◆ What to do:
Please tally the lines of the records that contain "resolves" and send back only the total.

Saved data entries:
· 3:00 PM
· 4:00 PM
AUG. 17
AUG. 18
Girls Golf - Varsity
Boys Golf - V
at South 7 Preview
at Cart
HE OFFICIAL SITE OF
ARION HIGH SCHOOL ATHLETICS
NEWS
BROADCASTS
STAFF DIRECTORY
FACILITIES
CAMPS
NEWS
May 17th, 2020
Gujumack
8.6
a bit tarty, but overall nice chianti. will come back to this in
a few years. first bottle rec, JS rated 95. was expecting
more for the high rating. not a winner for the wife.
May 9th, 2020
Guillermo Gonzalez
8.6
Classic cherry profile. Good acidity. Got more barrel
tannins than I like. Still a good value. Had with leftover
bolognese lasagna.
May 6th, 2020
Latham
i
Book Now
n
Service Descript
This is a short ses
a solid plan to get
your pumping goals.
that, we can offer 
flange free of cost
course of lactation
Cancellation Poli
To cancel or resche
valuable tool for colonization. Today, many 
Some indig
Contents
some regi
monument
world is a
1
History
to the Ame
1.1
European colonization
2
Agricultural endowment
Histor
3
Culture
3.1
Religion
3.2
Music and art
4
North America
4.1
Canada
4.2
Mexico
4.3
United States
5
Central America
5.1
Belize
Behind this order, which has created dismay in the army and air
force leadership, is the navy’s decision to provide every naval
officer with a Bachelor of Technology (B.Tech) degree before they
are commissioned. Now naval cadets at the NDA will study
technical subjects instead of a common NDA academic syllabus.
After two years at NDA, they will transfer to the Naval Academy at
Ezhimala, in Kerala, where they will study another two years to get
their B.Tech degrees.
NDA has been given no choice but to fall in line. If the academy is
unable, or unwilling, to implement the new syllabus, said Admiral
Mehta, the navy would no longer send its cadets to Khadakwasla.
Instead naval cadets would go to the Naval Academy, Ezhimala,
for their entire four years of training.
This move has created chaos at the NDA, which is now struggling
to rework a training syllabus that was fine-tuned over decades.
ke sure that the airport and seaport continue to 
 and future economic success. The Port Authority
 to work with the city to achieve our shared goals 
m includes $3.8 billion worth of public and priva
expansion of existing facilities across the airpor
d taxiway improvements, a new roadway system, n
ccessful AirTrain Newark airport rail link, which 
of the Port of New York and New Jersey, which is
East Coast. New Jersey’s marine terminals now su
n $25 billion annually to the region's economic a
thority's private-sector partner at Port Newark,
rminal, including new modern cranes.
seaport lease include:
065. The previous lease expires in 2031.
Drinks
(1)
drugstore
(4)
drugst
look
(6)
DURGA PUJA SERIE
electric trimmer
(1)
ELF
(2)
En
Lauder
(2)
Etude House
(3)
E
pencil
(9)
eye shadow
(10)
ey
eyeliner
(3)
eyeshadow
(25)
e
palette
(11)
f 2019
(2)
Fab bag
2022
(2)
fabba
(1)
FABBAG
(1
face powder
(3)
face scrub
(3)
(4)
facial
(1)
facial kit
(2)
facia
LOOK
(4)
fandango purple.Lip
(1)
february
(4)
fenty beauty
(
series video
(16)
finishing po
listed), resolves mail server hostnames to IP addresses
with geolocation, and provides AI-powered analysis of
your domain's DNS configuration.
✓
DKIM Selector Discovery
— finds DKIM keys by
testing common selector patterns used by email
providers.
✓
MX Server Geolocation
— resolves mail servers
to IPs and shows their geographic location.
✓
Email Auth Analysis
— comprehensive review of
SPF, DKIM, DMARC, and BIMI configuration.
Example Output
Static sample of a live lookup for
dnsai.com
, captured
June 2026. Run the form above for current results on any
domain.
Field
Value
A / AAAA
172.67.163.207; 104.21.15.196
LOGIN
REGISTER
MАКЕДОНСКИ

◆ Exercise result:
2